Amak lampis dibuat dari anyaman daun pandan dengan desain dan ornamen yang khas. Proses pembuatannya mencerminkan tradisi masyarakat Mandailing yang kaya akan seni kerajinan tangan. Daerah yang terkenal sebagai penghasil amak lampis adalah perkampungan Malintang Julu, Malintang, Huta Baringin, dan Tangga Bosi di Kabupaten Mandailing Natal.[2]

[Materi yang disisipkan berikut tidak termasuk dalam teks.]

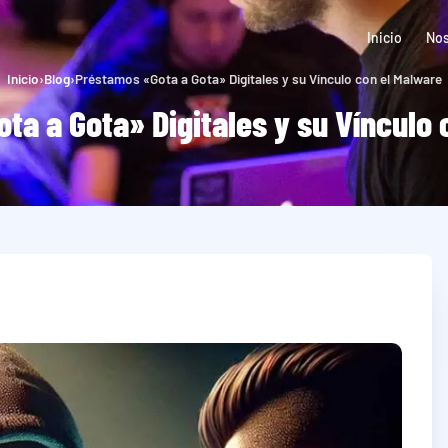
Inicio
Nos
Inicio
›
Blog
›
Préstamos «Gota a Gota» Digitales y su Vínculo con el Malware
ta a Gota» Digitales y su Vínculo 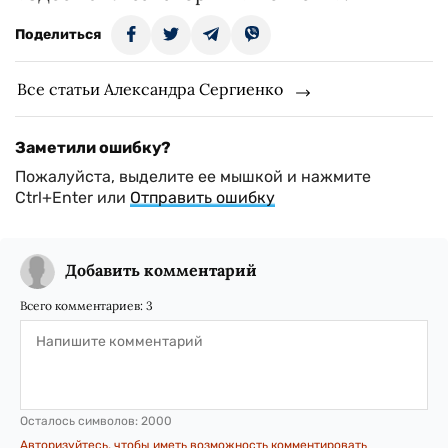
Поделиться
Все статьи Александра Сергиенко
Заметили ошибку?
Пожалуйста, выделите ее мышкой и нажмите
Ctrl+Enter или
Отправить ошибку
Добавить комментарий
Всего комментариев:
3
Осталось символов:
2000
Авторизуйтесь, чтобы иметь возможность комментировать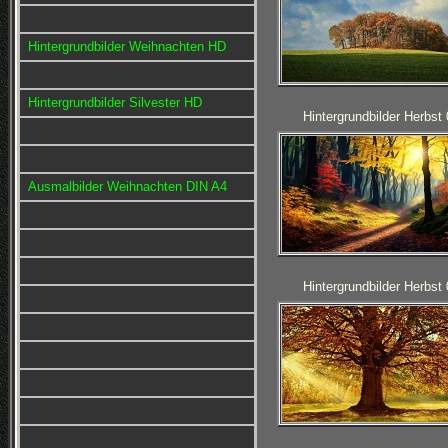
Hintergrundbilder Weihnachten HD
Hintergrundbilder Silvester HD
Hintergrundbilder Herbst
Ausmalbilder Weihnachten DIN A4
Hintergrundbilder Herbst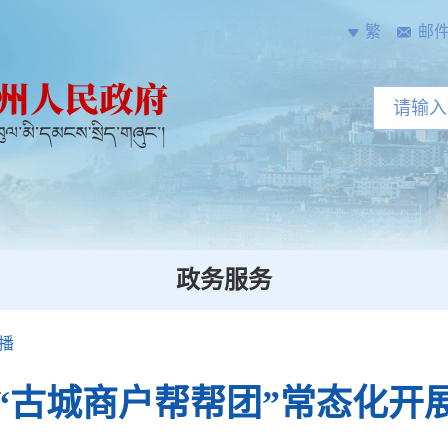
繁
邮
政务服务
播
“古城商户帮帮团”常态化开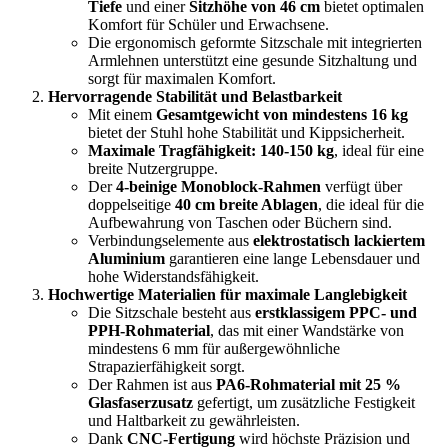
Tiefe
und einer
Sitzhöhe von 46 cm
bietet optimalen
Komfort für Schüler und Erwachsene.
Die ergonomisch geformte Sitzschale mit integrierten
Armlehnen unterstützt eine gesunde Sitzhaltung und
sorgt für maximalen Komfort.
Hervorragende Stabilität und Belastbarkeit
Mit einem
Gesamtgewicht von mindestens 16 kg
bietet der Stuhl hohe Stabilität und Kippsicherheit.
Maximale Tragfähigkeit: 140-150 kg
, ideal für eine
breite Nutzergruppe.
Der
4-beinige Monoblock-Rahmen
verfügt über
doppelseitige
40 cm breite Ablagen
, die ideal für die
Aufbewahrung von Taschen oder Büchern sind.
Verbindungselemente aus
elektrostatisch lackiertem
Aluminium
garantieren eine lange Lebensdauer und
hohe Widerstandsfähigkeit.
Hochwertige Materialien für maximale Langlebigkeit
Die Sitzschale besteht aus
erstklassigem PPC- und
PPH-Rohmaterial
, das mit einer Wandstärke von
mindestens 6 mm für außergewöhnliche
Strapazierfähigkeit sorgt.
Der Rahmen ist aus
PA6-Rohmaterial mit 25 %
Glasfaserzusatz
gefertigt, um zusätzliche Festigkeit
und Haltbarkeit zu gewährleisten.
Dank
CNC-Fertigung
wird höchste Präzision und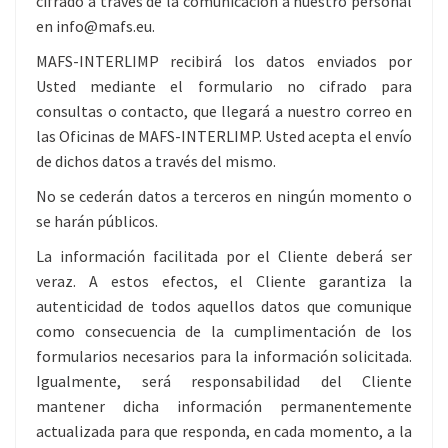
cifrado a través de la comunicación a nuestro personal
en info@mafs.eu.
MAFS-INTERLIMP recibirá los datos enviados por
Usted mediante el formulario no cifrado para
consultas o contacto, que llegará a nuestro correo en
las Oficinas de MAFS-INTERLIMP. Usted acepta el envío
de dichos datos a través del mismo.
No se cederán datos a terceros en ningún momento o
se harán públicos.
La información facilitada por el Cliente deberá ser
veraz. A estos efectos, el Cliente garantiza la
autenticidad de todos aquellos datos que comunique
como consecuencia de la cumplimentación de los
formularios necesarios para la información solicitada.
Igualmente, será responsabilidad del Cliente
mantener dicha información permanentemente
actualizada para que responda, en cada momento, a la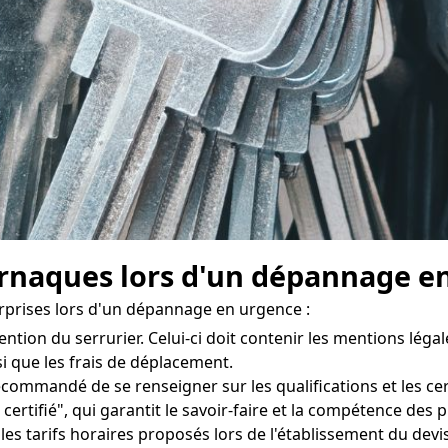
naques lors d'un dépannage en 
urprises lors d'un dépannage en urgence :
ention du serrurier. Celui-ci doit contenir les mentions légale
nsi que les frais de déplacement.
recommandé de se renseigner sur les qualifications et les cert
certifié", qui garantit le savoir-faire et la compétence des
es tarifs horaires proposés lors de l'établissement du devis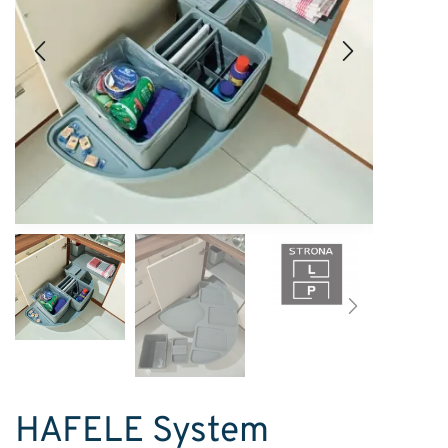
HAFELE System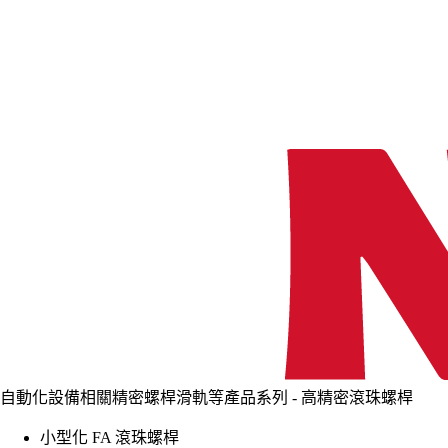
自動化設備相關精密螺桿滑軌等產品系列 - 高精密滾珠螺桿
小型化 FA 滾珠螺桿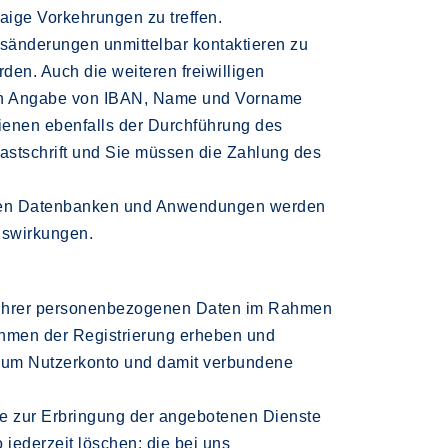
waige Vorkehrungen zu treffen.
ursänderungen unmittelbar kontaktieren zu
rden. Auch die weiteren freiwilligen
urch Angabe von IBAN, Name und Vorname
dienen ebenfalls der Durchführung des
Lastschrift und Sie müssen die Zahlung des
henden Datenbanken und Anwendungen werden
Auswirkungen.
be Ihrer personenbezogenen Daten im Rahmen
Rahmen der Registrierung erheben und
zum Nutzerkonto und damit verbundene
ie zur Erbringung der angebotenen Dienste
 jederzeit löschen; die bei uns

Salah satu ciri khas amak lampis adalah penggunaan warna-warna tertentu seperti kuning, hijau, merah, hitam, dan biru, yang memiliki filosofi mendalam dalam budaya Mandailing. Selain itu, tikar ini dibuat dengan jumlah lapisan yang ganjil, mulai dari satu hingga tujuh lapisan, sebagai bagian dari aturan adat.

Dari segi ukuran, amak lampis biasanya memiliki panjang 1,5 hingga 2 meter dengan lebar 0,5 hingga 1 meter. Ukuran ini disesuaikan untuk memberikan kenyamanan dan menunjukkan status sosial seseorang dalam acara adat.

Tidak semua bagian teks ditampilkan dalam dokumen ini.